El silencio era total.
Cuando la gota llegó al cuello, despertó. La oscuridad la envolvía, y lentamente su forma fué fetal. Como si fuera posible, su respiración se acortó, casi quedó dentro de sí, pero el palpitar del pecho, esa ave que no duerme le marcaba, un ritmo.
Se sentía una burbuja detenida en un espacio donde no se puede calcular distancia alguna. Ni el aire tenía espesor. No tenía volúmen. Sólo vacío.
Sintió el aliento.
Las gotas, una a una rodaban por la piel, y las manos quietas en plegaria, pedían, rogaban.
La almohada aprisionaba su cara marmoleada, y la burbuja estalló en mil colores, y sintió la distancia, calculó sin ver, y se vió reflejada, en unos ojos, cien ojos, mil ojos que miraban.
El beso llegó.
En la curva del cuello, ahí donde la nuca se hace esencia en primavera, dejó ese calor quemante de deseo.
Las pestañas se hicieron espesura, la quietud de muerte, el frío del espanto, la agonía.

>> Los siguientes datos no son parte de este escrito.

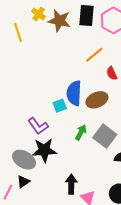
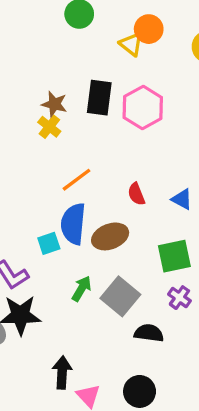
yellow cross: (39, 14) -> (49, 127), moved
brown star: (59, 21) -> (54, 104), size x0.7
orange line: (94, 55) -> (77, 180), moved

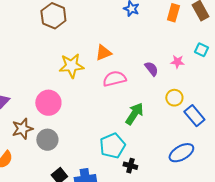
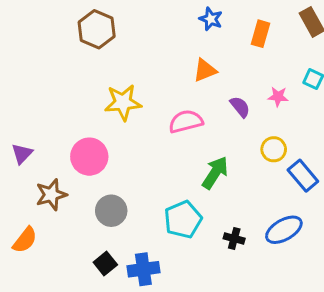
orange rectangle: (173, 13) -> (260, 34), moved
orange triangle: (103, 53) -> (205, 70), moved
gray circle: (47, 140) -> (111, 211), moved
black cross: (130, 166) -> (234, 239), moved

Ladrón de noche ajena, dejó el residuo de braza, en ese roce fugaz.
La red del extraño, se transformó, en hilos pegajozos , secos, y quebradizos en el mutismo .
Nada fué igual desde ese momento.
La mujer siente el calor del beso dado, y el hurtador el fresco húmedo de la piel entre los labios.
Déjame sólo un poco de mí mismo para que pueda llamarte mi todo.